Our systems are very complicated. Okay. And so you can go, by the way, to this source and get yours, you know, select the things you want and look at this yourself.
Okay. This information is beautiful.net visualizations and million lines of code. It's kind of fun to look at. Okay. So, you know.
The Mars rover, here it is, is very amazing. There have been a couple of instances of the rover, but this particular one, one of the first ones, was pretty amazing. They were able to send it up and land it on Mars, and it ran for a decade or more.
It had very limited processing. It's 20 megahertz processors and 128 megabytes of DRAM and so on. It had a real-time operating system. But for instance, you can't hit the reset button or you can't debug it very easily. And however, they were able to set it up in a situation where they could, they figured out some timing problems they had and they were able to debug it and repair it remotely, which is pretty amazing.
And I'll talk more about that as we go. But you need an operating system on something like this because you perhaps don't want it to run into a ditch while it's busy taking scientific data or whatever. And so very similar kind of to the Internet of Things in its size. So this kind of processing is par for the course for really tiny devices.
And so we're going to talk about this kind of device in addition to the really big ones as we go. So some questions to end with. Does a programmer need to write a single program that performs many independent activities and deal with all the hardware?
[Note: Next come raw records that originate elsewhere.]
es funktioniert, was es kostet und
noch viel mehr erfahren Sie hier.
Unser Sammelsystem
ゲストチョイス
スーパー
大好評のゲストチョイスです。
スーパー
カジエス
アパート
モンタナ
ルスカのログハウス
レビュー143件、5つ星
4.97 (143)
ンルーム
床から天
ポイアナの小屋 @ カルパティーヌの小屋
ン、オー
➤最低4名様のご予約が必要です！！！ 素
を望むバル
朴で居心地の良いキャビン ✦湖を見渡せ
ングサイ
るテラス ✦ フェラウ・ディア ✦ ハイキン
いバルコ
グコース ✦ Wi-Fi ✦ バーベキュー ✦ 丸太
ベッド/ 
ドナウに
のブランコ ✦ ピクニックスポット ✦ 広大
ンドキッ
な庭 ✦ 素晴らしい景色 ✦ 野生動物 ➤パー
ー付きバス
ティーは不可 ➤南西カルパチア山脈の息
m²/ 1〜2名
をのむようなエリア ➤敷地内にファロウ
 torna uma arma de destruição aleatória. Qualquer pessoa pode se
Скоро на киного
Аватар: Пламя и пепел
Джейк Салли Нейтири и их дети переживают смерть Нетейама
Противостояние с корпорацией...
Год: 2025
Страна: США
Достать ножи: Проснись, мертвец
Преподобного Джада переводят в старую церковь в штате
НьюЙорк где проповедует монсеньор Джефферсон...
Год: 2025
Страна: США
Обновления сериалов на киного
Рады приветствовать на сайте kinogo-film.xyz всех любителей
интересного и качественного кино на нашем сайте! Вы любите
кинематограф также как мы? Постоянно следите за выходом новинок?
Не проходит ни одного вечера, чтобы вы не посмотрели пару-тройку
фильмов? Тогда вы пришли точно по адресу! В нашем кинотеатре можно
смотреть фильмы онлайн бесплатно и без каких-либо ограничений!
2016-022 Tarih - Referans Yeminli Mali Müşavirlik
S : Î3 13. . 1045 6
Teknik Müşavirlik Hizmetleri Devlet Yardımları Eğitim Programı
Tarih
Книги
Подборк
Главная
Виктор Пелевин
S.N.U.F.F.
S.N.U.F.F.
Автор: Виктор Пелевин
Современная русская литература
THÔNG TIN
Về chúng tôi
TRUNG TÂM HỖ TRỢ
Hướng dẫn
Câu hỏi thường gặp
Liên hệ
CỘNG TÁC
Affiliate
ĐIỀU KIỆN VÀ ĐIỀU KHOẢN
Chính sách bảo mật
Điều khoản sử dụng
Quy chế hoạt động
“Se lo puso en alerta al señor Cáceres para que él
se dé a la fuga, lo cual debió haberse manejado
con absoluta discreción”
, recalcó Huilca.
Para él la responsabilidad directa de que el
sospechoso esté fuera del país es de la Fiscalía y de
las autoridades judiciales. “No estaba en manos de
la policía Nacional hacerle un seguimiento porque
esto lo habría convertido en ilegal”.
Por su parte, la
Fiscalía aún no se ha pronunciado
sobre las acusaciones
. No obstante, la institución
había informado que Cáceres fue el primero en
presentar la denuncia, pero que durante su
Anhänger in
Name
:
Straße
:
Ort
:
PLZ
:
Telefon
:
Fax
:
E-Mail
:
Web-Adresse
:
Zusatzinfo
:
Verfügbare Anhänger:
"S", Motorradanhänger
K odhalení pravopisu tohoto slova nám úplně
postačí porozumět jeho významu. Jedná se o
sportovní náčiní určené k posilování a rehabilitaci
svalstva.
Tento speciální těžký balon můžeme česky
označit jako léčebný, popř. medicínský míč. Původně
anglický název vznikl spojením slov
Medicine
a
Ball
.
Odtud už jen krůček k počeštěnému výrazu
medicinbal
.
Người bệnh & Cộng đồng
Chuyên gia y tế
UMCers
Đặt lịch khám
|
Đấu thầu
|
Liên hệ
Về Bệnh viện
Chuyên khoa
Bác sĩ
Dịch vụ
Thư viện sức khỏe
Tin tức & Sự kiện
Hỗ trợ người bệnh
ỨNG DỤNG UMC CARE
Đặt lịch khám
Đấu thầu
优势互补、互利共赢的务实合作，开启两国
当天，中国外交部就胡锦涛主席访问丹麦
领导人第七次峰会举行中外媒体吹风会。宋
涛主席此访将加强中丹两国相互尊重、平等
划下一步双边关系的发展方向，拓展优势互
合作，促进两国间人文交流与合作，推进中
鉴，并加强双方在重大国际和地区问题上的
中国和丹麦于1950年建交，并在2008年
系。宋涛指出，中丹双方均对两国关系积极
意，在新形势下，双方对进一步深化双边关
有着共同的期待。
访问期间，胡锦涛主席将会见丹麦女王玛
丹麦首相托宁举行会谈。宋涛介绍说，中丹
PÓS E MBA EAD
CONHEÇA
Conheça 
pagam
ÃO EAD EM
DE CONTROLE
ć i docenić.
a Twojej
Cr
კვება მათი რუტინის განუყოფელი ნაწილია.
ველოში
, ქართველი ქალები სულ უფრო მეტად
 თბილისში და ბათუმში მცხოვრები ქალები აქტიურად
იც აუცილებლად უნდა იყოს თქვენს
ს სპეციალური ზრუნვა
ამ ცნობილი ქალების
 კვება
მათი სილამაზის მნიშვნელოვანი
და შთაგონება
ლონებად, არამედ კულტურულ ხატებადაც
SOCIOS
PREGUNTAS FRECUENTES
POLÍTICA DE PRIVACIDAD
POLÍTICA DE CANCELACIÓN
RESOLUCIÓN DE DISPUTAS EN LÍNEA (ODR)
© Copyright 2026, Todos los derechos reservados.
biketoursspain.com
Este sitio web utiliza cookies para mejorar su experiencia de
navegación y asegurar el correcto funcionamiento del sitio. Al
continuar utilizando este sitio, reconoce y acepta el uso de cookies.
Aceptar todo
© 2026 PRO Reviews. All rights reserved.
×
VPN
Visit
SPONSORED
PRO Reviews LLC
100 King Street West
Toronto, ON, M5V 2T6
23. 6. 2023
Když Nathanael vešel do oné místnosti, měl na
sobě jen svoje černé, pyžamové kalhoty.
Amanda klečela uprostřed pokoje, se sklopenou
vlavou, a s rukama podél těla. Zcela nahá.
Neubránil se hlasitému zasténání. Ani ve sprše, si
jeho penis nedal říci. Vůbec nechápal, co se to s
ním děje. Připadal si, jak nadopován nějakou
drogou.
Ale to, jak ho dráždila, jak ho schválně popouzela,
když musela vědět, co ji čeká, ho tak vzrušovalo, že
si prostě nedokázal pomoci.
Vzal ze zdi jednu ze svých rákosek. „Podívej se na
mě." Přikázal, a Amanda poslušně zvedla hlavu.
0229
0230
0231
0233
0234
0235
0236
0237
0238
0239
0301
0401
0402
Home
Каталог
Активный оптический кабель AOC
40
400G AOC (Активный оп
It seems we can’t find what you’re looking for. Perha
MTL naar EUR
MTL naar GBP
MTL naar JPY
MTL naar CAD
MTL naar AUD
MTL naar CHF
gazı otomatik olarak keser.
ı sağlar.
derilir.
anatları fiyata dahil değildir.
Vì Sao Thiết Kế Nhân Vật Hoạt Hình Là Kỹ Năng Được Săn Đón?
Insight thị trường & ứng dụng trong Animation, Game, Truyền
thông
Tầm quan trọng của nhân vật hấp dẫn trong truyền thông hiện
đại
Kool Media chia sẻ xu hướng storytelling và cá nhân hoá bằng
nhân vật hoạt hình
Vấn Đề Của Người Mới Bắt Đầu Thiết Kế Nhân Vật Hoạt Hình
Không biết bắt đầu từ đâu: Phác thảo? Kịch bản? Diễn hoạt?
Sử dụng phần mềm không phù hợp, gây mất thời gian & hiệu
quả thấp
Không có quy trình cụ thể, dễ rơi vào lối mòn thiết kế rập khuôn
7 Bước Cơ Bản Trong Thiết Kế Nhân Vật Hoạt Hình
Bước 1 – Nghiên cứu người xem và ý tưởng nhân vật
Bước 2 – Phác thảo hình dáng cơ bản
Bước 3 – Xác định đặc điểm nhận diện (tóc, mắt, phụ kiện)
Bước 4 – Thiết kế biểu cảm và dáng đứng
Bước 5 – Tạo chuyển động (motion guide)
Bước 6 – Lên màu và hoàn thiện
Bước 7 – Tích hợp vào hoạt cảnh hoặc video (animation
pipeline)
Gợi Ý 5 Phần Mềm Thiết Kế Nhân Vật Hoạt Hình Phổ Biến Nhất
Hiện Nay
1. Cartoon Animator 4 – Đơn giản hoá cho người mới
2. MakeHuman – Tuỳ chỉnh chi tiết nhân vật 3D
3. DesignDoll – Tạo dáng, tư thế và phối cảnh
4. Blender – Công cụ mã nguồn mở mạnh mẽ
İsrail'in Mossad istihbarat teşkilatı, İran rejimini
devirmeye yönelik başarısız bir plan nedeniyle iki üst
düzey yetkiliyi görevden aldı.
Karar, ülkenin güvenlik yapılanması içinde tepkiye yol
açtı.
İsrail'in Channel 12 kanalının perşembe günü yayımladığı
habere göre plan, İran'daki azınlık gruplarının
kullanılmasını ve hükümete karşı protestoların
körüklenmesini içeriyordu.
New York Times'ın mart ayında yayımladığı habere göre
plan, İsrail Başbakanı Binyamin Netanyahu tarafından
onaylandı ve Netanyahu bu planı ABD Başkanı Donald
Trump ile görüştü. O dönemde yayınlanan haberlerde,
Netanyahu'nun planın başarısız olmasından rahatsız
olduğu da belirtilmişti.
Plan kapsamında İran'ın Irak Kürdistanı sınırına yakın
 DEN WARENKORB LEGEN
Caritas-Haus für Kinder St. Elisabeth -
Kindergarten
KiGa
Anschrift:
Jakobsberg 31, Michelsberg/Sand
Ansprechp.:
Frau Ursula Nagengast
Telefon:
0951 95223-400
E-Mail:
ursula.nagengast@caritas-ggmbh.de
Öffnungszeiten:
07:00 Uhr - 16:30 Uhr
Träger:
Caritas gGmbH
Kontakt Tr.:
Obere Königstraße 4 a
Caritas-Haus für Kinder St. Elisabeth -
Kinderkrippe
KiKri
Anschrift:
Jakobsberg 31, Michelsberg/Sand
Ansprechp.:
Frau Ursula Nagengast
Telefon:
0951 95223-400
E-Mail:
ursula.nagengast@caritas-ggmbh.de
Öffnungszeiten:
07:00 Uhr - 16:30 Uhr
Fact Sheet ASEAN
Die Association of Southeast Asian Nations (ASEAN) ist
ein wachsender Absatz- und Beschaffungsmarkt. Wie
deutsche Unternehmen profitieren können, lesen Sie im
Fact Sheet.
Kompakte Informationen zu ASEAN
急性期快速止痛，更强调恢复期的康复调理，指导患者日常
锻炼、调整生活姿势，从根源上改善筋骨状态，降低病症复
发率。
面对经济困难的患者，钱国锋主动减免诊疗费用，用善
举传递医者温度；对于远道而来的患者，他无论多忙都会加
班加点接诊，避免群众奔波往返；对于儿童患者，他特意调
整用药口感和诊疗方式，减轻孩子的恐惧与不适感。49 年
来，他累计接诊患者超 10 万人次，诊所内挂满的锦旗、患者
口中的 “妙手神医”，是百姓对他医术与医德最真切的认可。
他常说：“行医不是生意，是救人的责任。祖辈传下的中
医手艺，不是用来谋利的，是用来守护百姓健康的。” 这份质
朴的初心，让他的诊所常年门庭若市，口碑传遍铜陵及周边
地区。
Does every program have to be altered for every environment? Does a faulty program crash everything? Does every program have access to all hardware?
Hopefully the answer to this is no, and we'll learn as the term goes on. And operating systems basically help the programmer write robust programs. So in conclusion, to end today's lecture, operating systems are providing a convenient abstraction to handle diverse hardware.
Convenience, protection, reliability, all obtained in creating this illusion. for the programmer. It coordinates resources, protects users from each other, and there's a few critical hardware mechanisms like virtual memory, which we briefly brought up, which we'll talk about, that help us with that. It simplifies application development with standard services and gives you full containment, full tolerance, and full recovery.
So CS162 combines things from all of these areas and many other areas of of computer science. So we'll talk about languages and data structures and hardware and algorithms as we go. And I'm looking forward to this term.
I hope you guys all are having a good first week of class and we will see you on Monday. All right, ciao.